I dont think that asking a "welder or a fabricator" is the person to ask about body fillers ---> its the people who have to paint them fabricated parts of metal who really knows about that ... Ask a painter about what is needed for a really good finish on anything... 

--- Hope that helps you out ....... BOB_T


----------



## the_cat -- BANNED (Dec 19, 2002)

i think you helped out half the people on here. thanks bob :thumbsup:


----------



## socios b.c. prez (Sep 18, 2003)

> _Originally posted by STREET SWEEPAZ_@Feb 25 2004, 11:52 PM
> ****** HOLD ON THERE ........ I Will fill you guys in ......
> 
> 
> ...


 Thanks for clearing that up. :biggrin:


----------



## MexicanoAIR (Nov 16, 2003)

so let me ask you this...is it ok to put a filler over top of another filler or will it crack? because i got some metal filler on my bike right now and i would like to put bondo over top of that...then glazing putty.....would that would ok what? thanks...... :uh:


----------



## Swingin80Lincoln (Feb 17, 2003)

that will be ok. metal filler is good for the first rough coat/shaping then you can go with a regular plastic filler(bondo) and finish up with a skim coat of glazing putty. not that red shit in a tube, but Metal Glaze by evercoat, its in a plasic bottle thats like an accordian on top. kinda expensive, but good stuff.


----------



## STREET SWEEPAZ (Feb 7, 2003)

> _Originally posted by MexicanoAIR_@Feb 26 2004, 05:04 PM
> *so let me ask you this...is it ok to put a filler over top of another filler or will it crack? because i got some metal filler on my bike right now and i would like to put bondo over top of that...then glazing putty.....would that would ok what? thanks...... :uh:*


 You sure can .... It all works together ..... 

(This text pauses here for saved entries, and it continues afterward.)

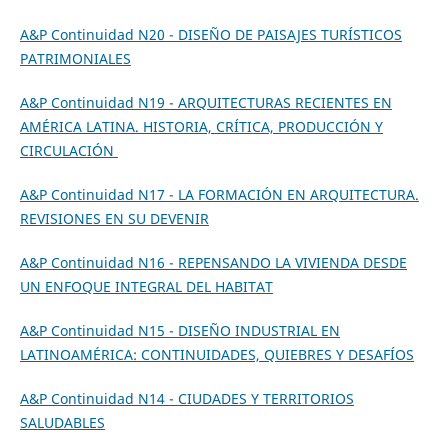
A&P Continuidad N20 - DISEÑO DE PAISAJES TURÍSTICOS
PATRIMONIALES
A&P Continuidad N19 - ARQUITECTURAS RECIENTES EN
AMÉRICA LATINA. HISTORIA, CRÍTICA, PRODUCCIÓN Y
CIRCULACIÓN
A
&P
Continuidad N17 - LA FORMACIÓN EN ARQUITECTURA.
REVISIONES EN SU DEVENIR
A&P Continuidad N16 - REPENSANDO LA VIVIENDA DESDE
UN ENFOQUE INTEGRAL DEL HABITAT
A&P Continuidad N15 - DISEÑO INDUSTRIAL EN
LATINOAMÉRICA: CONTINUIDADES, QUIEBRES Y DESAFÍOS
A&P Continuidad N14 - CIUDADES Y TERRITORIOS
SALUDABLES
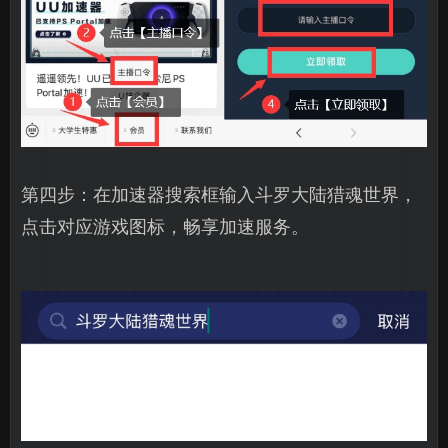
第四步：在加速器搜索框输入斗罗大陆猎魂世界，
点击对应游戏图标，畅享加速服务。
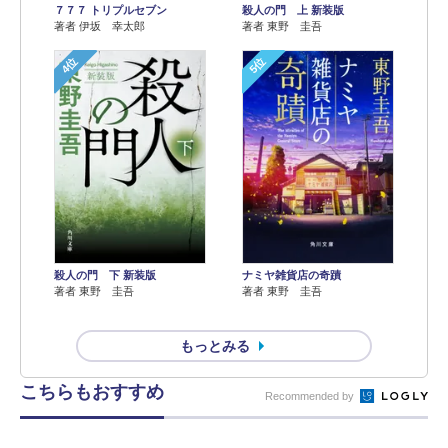
７７７ トリプルセブン
殺人の門 上 新装版
著者 伊坂 幸太郎
著者 東野 圭吾
4位
5位
殺人の門 下 新装版
ナミヤ雑貨店の奇蹟
著者 東野 圭吾
著者 東野 圭吾
もっとみる
こちらもおすすめ
Recommended by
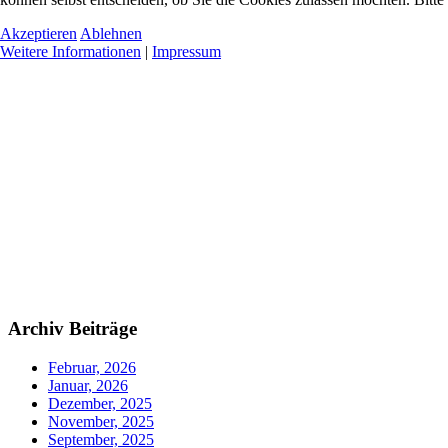
Akzeptieren
Ablehnen
Weitere Informationen
|
Impressum
Archiv Beiträge
Februar, 2026
Januar, 2026
Dezember, 2025
November, 2025
September, 2025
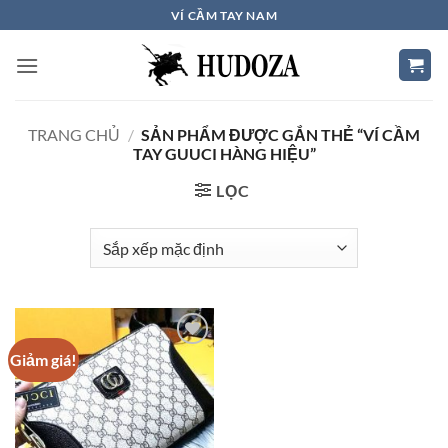
Bỏ
VÍ CẦM TAY NAM
qua
nội
dung
TRANG CHỦ
/
SẢN PHẨM ĐƯỢC GẮN THẺ “VÍ CẦM
TAY GUUCI HÀNG HIỆU”
LỌC
Giảm giá!
Add to
Wishlist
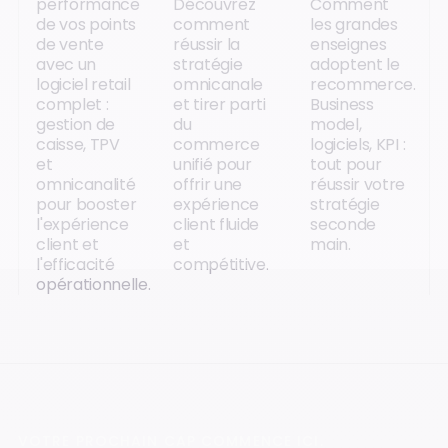
performance
Découvrez
Comment
de vos points
comment
les grandes
de vente
réussir la
enseignes
avec un
stratégie
adoptent le
logiciel retail
omnicanale
recommerce.
complet :
et tirer parti
Business
gestion de
du
model,
caisse, TPV
commerce
logiciels, KPI :
et
unifié pour
tout pour
omnicanalité
offrir une
réussir votre
pour booster
expérience
stratégie
l'expérience
client fluide
seconde
client et
et
main.
l'efficacité
compétitive.
opérationnelle.
VOTRE PROCHAIN CAP COMMENCE ICI.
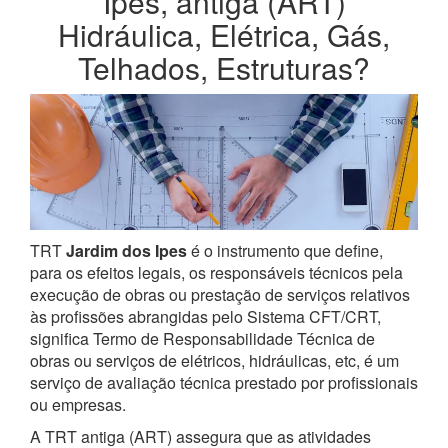
Ipes, antiga (ART)
Hidráulica, Elétrica, Gás,
Telhados, Estruturas?
TRT
Jardim dos Ipes
é o instrumento que define,
para os efeitos legais, os responsáveis técnicos pela
execução de obras ou prestação de serviços relativos
às profissões abrangidas pelo Sistema CFT/CRT,
significa Termo de Responsabilidade Técnica de
obras ou serviços de elétricos, hidráulicas, etc, é um
serviço de avaliação técnica prestado por profissionais
ou empresas.
A TRT antiga (ART) assegura que as atividades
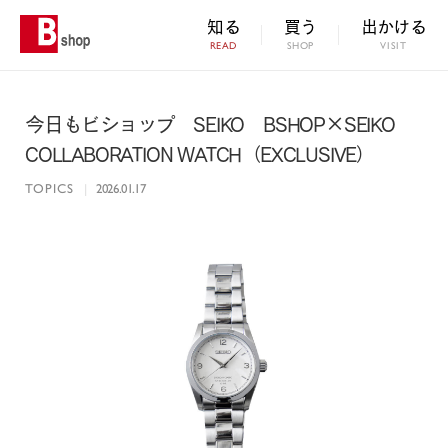
知る
買う
出かける
READ
SHOP
VISIT
今日もビショップ SEIKO BSHOP×SEIKO
COLLABORATION WATCH（EXCLUSIVE）
TOPICS
|
2026.01.17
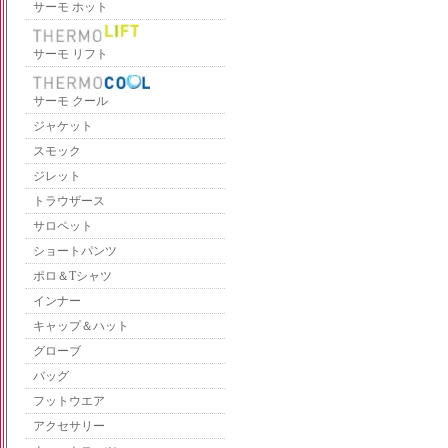
サーモ ホット
サーモ リフト
サーモ クール
ジャケット
スモック
ジレット
トラウザース
サロペット
ショートパンツ
ポロ＆Tシャツ
インナー
キャップ＆ハット
グローブ
バッグ
フットウエア
アクセサリー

-- I start out with Fiberglass resin & cloth -- for strength ...

Then I follow up with Long strand Fiberglass reinforced filler ..

You can used short strand fiberglass for added strength or you can use a regular bondo/ filler...

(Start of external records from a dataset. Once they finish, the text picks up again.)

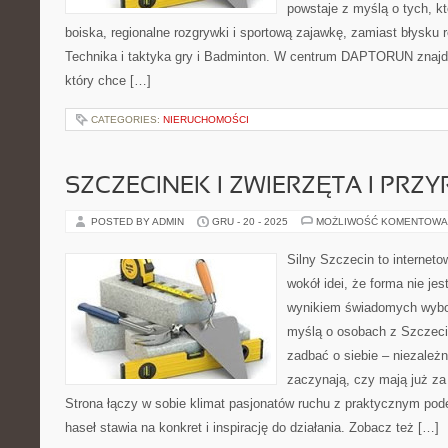
powstaje z myślą o tych, kt
boiska, regionalne rozgrywki i sportową zajawkę, zamiast błysku 
Technika i taktyka gry i Badminton. W centrum DAPTORUN znajduj
który chce […]
CATEGORIES:
NIERUCHOMOŚCI
SZCZECINEK I ZWIERZĘTA I PRZ
POSTED BY ADMIN
GRU - 20 - 2025
MOŻLIWOŚĆ KOMENTOWA
Silny Szczecin to internet
wokół idei, że forma nie jes
wynikiem świadomych wybor
myślą o osobach z Szczecin
zadbać o siebie – niezależn
zaczynają, czy mają już za 
Strona łączy w sobie klimat pasjonatów ruchu z praktycznym pod
haseł stawia na konkret i inspirację do działania. Zobacz też […]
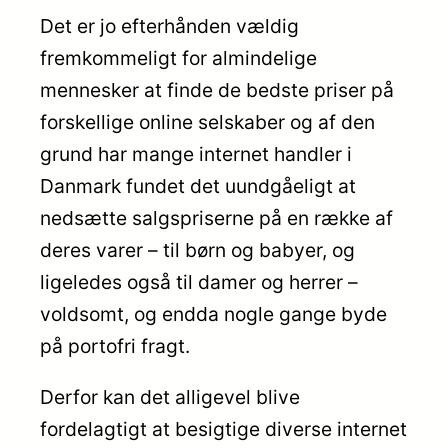
Det er jo efterhånden vældig
fremkommeligt for almindelige
mennesker at finde de bedste priser på
forskellige online selskaber og af den
grund har mange internet handler i
Danmark fundet det uundgåeligt at
nedsætte salgspriserne på en række af
deres varer – til børn og babyer, og
ligeledes også til damer og herrer –
voldsomt, og endda nogle gange byde
på portofri fragt.
Derfor kan det alligevel blive
fordelagtigt at besigtige diverse internet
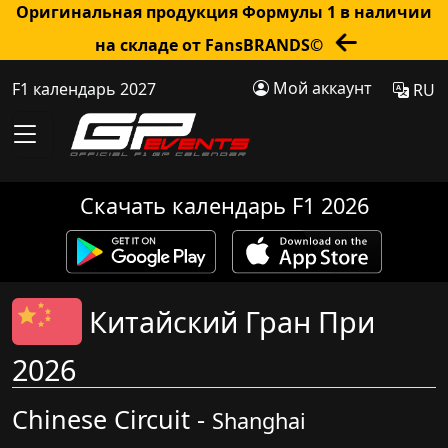
Оригинальная продукция Формулы 1 в наличии
на складе от FansBRANDS©
Мой аккаунт
F1 календарь 2027
RU
Скачать календарь F1 2026
Китайский Гран При
2026
Chinese Circuit -
Shanghai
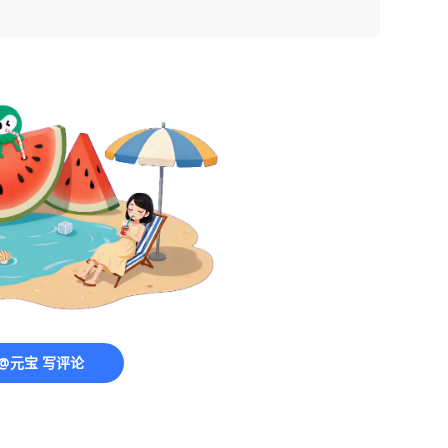
@元宝 写评论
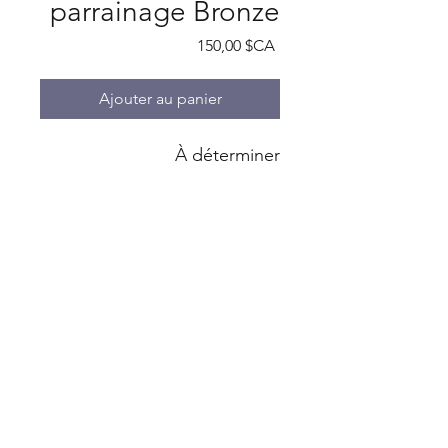
parrainage Bronze
Prix
150,00 $CA
Ajouter au panier
À déterminer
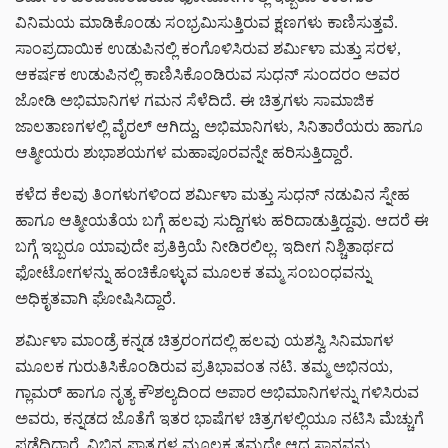
ವಿನಿಮಯ ಮಾಡಿಕೊಂಡು ಸಂಭ್ರಮಿಸುತ್ತಿರುವ ಕ್ಷಣಗಳು ಕಾಣಿಸುತ್ತವೆ.
ಸಾಂಪ್ರದಾಯಿಕ ಉಡುಪಿನಲ್ಲಿ ಕಂಗೊಳಿಸಿರುವ ಶರ್ಮಿಳಾ ಮತ್ತು ಸರಳ,
ಆಕರ್ಷಕ ಉಡುಪಿನಲ್ಲಿ ಕಾಣಿಸಿಕೊಂಡಿರುವ ಸುಧನ್ ಸುಂದರಂ ಅವರ
ಜೋಡಿ ಅಭಿಮಾನಿಗಳ ಗಮನ ಸೆಳೆದಿದೆ. ಈ ಚಿತ್ರಗಳು ಸಾಮಾಜಿಕ
ಜಾಲತಾಣಗಳಲ್ಲಿ ವೈರಲ್ ಆಗಿದ್ದು, ಅಭಿಮಾನಿಗಳು, ಸಿನಿತಾರೆಯರು ಹಾಗೂ
ಆತ್ಮೀಯರು ಶುಭಾಶಯಗಳ ಮಹಾಪೂರವನ್ನೇ ಹರಿಸುತ್ತಿದ್ದಾರೆ.
ಕಳೆದ ಕೆಲವು ತಿಂಗಳುಗಳಿಂದ ಶರ್ಮಿಳಾ ಮತ್ತು ಸುಧನ್ ನಡುವಿನ ಸ್ನೇಹ
ಹಾಗೂ ಆತ್ಮೀಯತೆಯ ಬಗ್ಗೆ ಹಲವು ಸುದ್ದಿಗಳು ಹರಿದಾಡುತ್ತಿದ್ದವು. ಆದರೆ ಈ
ಬಗ್ಗೆ ಇಬ್ಬರೂ ಯಾವುದೇ ಪ್ರತಿಕ್ರಿಯೆ ನೀಡಿರಲಿಲ್ಲ. ಇದೀಗ ನಿಶ್ಚಿತಾರ್ಥದ
ಫೋಟೋಗಳನ್ನು ಹಂಚಿಕೊಳ್ಳುವ ಮೂಲಕ ತಮ್ಮ ಸಂಬಂಧವನ್ನು
ಅಧಿಕೃತವಾಗಿ ಘೋಷಿಸಿದ್ದಾರೆ.
ಶರ್ಮಿಳಾ ಮಾಂಡ್ರೆ ಕನ್ನಡ ಚಿತ್ರರಂಗದಲ್ಲಿ ಹಲವು ಯಶಸ್ವಿ ಸಿನಿಮಾಗಳ
ಮೂಲಕ ಗುರುತಿಸಿಕೊಂಡಿರುವ ಪ್ರತಿಭಾವಂತ ನಟಿ. ತಮ್ಮ ಅಭಿನಯ,
ಗ್ಲಾಮರ್ ಹಾಗೂ ನೃತ್ಯ ಕೌಶಲ್ಯದಿಂದ ಅಪಾರ ಅಭಿಮಾನಿಗಳನ್ನು ಗಳಿಸಿರುವ
ಅವರು, ಕನ್ನಡದ ಜೊತೆಗೆ ಇತರ ಭಾಷೆಗಳ ಚಿತ್ರಗಳಲ್ಲಿಯೂ ನಟಿಸಿ ಮೆಚ್ಚುಗೆ
ಪಡೆದಿದ್ದಾರೆ. ವಿಭಿನ್ನ ಪಾತ್ರಗಳ ಮೂಲಕ ತಮ್ಮದೇ ಆದ ಸ್ಥಾನವನ್ನು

You use glazing putty after that because it is more spreadable & easier to sand with light grit sand paper......

Then if your picky -- You use a spot putty for pinholes & small sratches...

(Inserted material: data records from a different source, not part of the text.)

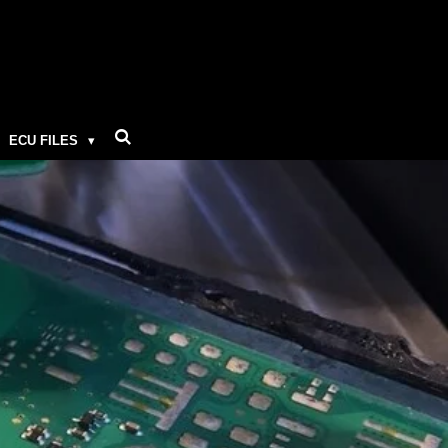
ECU FILES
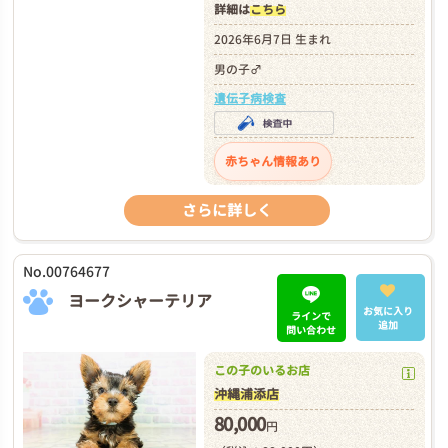
詳細は
こちら
2026年6月7日 生まれ
男の子♂
遺伝子病検査
赤ちゃん情報あり
さらに詳しく
No.00764677
ヨークシャーテリア
お気に入り
ラインで
追加
問い合わせ
この子のいるお店
沖縄浦添店
80,000
円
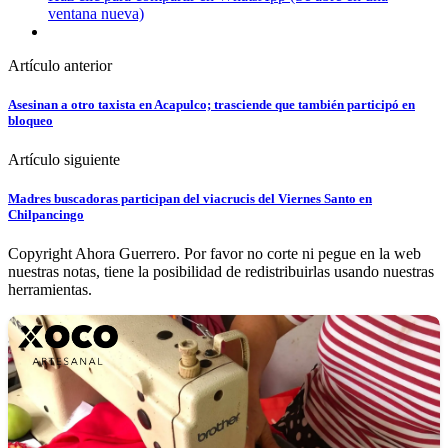
ventana nueva)
Artículo anterior
Asesinan a otro taxista en Acapulco; trasciende que también participó en
bloqueo
Artículo siguiente
Madres buscadoras participan del viacrucis del Viernes Santo en
Chilpancingo
Copyright Ahora Guerrero. Por favor no corte ni pegue en la web
nuestras notas, tiene la posibilidad de redistribuirlas usando nuestras
herramientas.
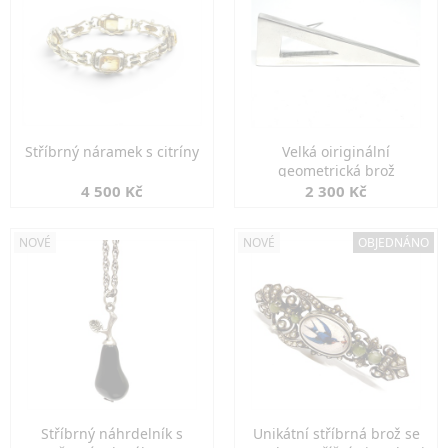
Stříbrný náramek s citríny
Velká oiriginální
geometrická brož
4 500 Kč
2 300 Kč
NOVÉ
NOVÉ
OBJEDNÁNO
Stříbrný náhrdelník s
Unikátní stříbrná brož se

------ My nick name used to be Bondo BOB......... :0


----------



## STREET SWEEPAZ (Feb 7, 2003)

You have to sand inbetween each layer tho to get good adhesion of the succeeding layers of fillers....... It makes it stronger too .... Dont just glob it all on at once... Its like a hockey sticks & skate boards -- they are strong because of the layers....


----------